“Percentage margins are not one of the things we are seeking to optimize,”
“It’s the absolute dollar free cash flow per share that you want to maximize. If you can do that by lowering margins, we would do that. Free cash flow, that’s something investors can spend.”
Bezos is more concerned with driving cash flow than making money because he believes the opportunity offered by the Internet, and by e-commerce, is massive and still largely untapped. To him, it’s still a land grab. So he’s prepared to cut prices to the bone and add all those freebies to cultivate customer loyalty and drive sales growth. Then he reinvests it all in more low prices and further expansion, driving additional customer loyalty.
The strategy manifests itself in Amazon’s constant flood of news announcements. The company just announced plans to build a million-square-foot fulfillment center in New Jersey. It just extended its Prime two-day shipping service to Canada.

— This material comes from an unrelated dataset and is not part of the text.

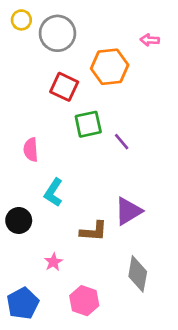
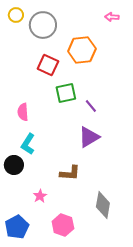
pink arrow: (150, 40) -> (112, 17), moved
cyan L-shape: (53, 192) -> (28, 144), moved
purple triangle: (128, 211) -> (89, 137), moved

The new fulfillment centers, operating outside such major American cities as New York and Los Angeles, could serve as the centers of a hub-and-spoke logistics network that will allow Amazon to store perishables like fresh fruit. And when Amazon owns a network of vans humming around most major urban centers to deliver groceries, it will be able to pack items such as the most popular DVDs and books and deliver them to customers within 24 hours after they are ordered, just as it does now in Seattle.